# Wassaw Island



## chilidawg (Oct 1, 2005)

I have been drawn to hunt Wassaw Island with a buddy of mine. We have never been there and have not clue about where to hunt or if we  will even go because we were drawn for a hunt the same weekend at Blanton Creek. Any ideas or suggestions?


----------



## TMAC (Oct 2, 2005)

Chili.. you've got a pm


----------



## Mac (Oct 3, 2005)

I have been a couple of times.
No hogs and the deer appear bigger than on the other coastal Islands.
You can use Bicycles and they sure help to get away from the crowds.  The farther you get away from camp the less people you will see.

To me it is the prettiest Island of the coast of Ga.
It has never been timbered and looks as when the White's first arrived to the new world.
Pm me if you would like to discuss.


----------



## meriwether john (Oct 4, 2005)

very thick. Antlers on some deer will be Macon/Dooly Co. legal. Impressive on them small deer. Many racks with character. Bicycles are the way to go. Everything is explained at the meeting the night before. It would be good to arrive as early the day before as you are allowed. Have hunted close in to camp and all the way to the north end. Be sure to wear snake chaps and whatever you have to combat flying insects. Extremely enjoyable hunt. Haven't been in 3 years but hope to get drawn again.Scrapes can be found EVERYWHERE. Was told by rangers the 1st time I went that no shows were being excluded for 3 years in returning.
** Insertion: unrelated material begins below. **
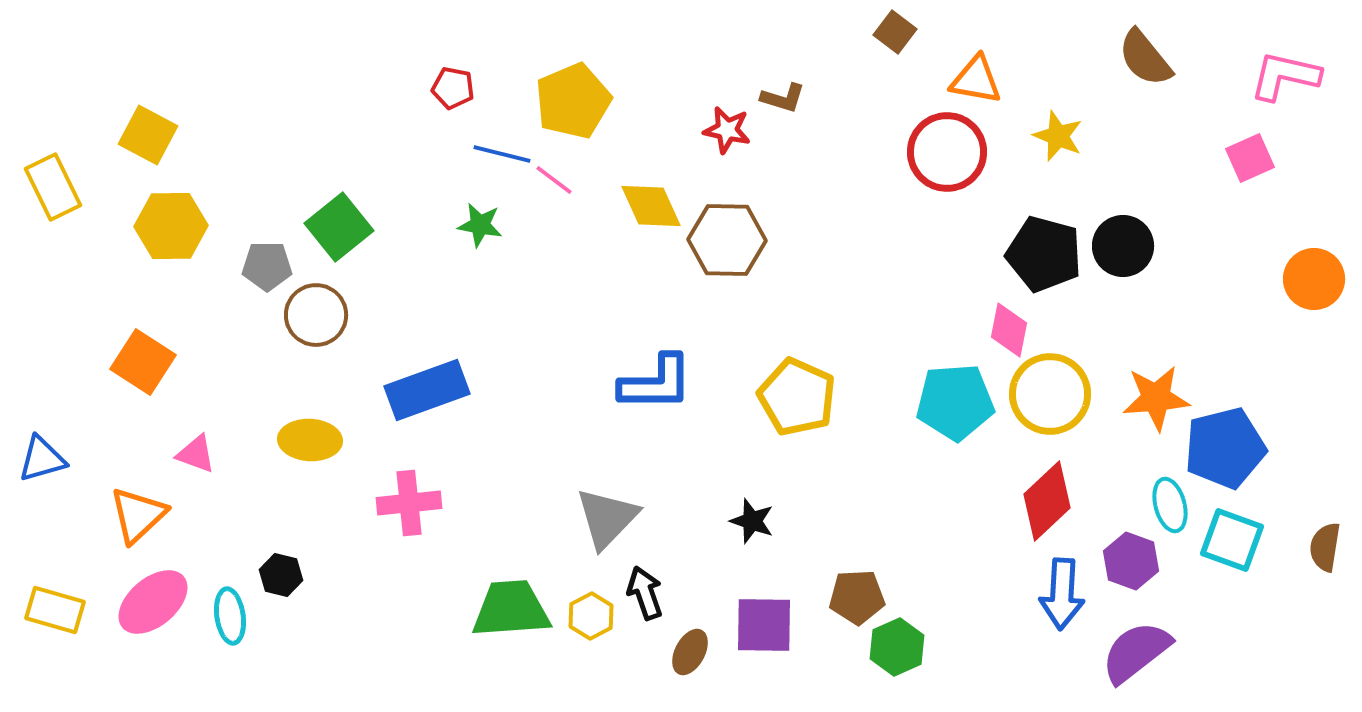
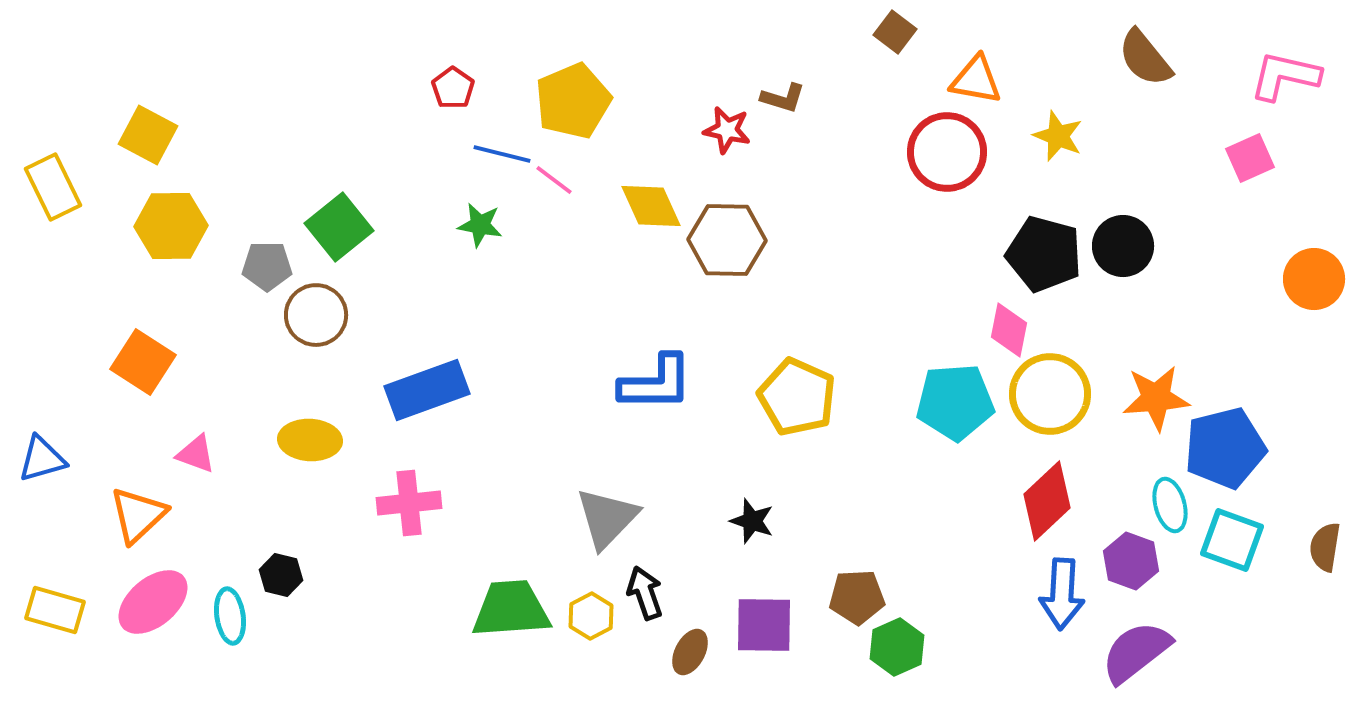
red pentagon at (453, 88): rotated 24 degrees clockwise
Just something to think about.


----------



## Mac (Oct 5, 2005)

Somthing else:

I usually stay out all day.  Sit a stand early morning and late afternoon.  Scout around and creep hunt during the middle of the day.  Last trip we took a 6.5 + buck about mid day.  The deer was bedded on a tiny island in the marsh.
I have never seen a snake on this island.

I saw a  very very big rack buck during an archery hunt. 
It would have been a trophy in anyones book.  It never got within range.

Look for live oak acorns or Palmetto berries.

I have hunted North and South.  The North is more old growth live oaks and the South is mostly pines.  Palmeto's are everywhere.
This place in much thicker than Ossabaw.
Alot of people on this hunt have been going for years.
It is a bicycle race at noon the day before the hunt.  That is when they release everyone to go out to scout.
They run up to the area they are familar with and put up there stands.  

The possible problem,  one year, I went up the scouting day and put up a stand at a place I hunted in the past.  Most people puts a orange vest on the stand where others can see for a long ways.  The next morning I go in and someone starts to shine a light at me.  They are about 20 yards from my stand.  They came in early that morning and put up there stand.  They had hunted the area before and didn't go up the scout day.  So guess what, it was too late for me to move, so we sit and looked at each other the first morning.   I was at least 4 miles from camp.
I just used a cheap mountain bike, with a gun holder on the handle bars and a rack to strap on my stand.
Some guys have some fancy hunting bikes, rig out just for hunting.

I moved to another area that afternoon.

I can tell you a spot where I will almost gurantee no one else will be.  That area is where the buck came from.


----------



## hosedragger (Oct 11, 2005)

you guys are nice to share your hunting stratagies with him. Pretty Cool. wish someone would tell me about Big hammock.I'm working in Statesboro and have time for a couple of afternoon hunts and my dad and I have never even stepped foot on the WMA.


----------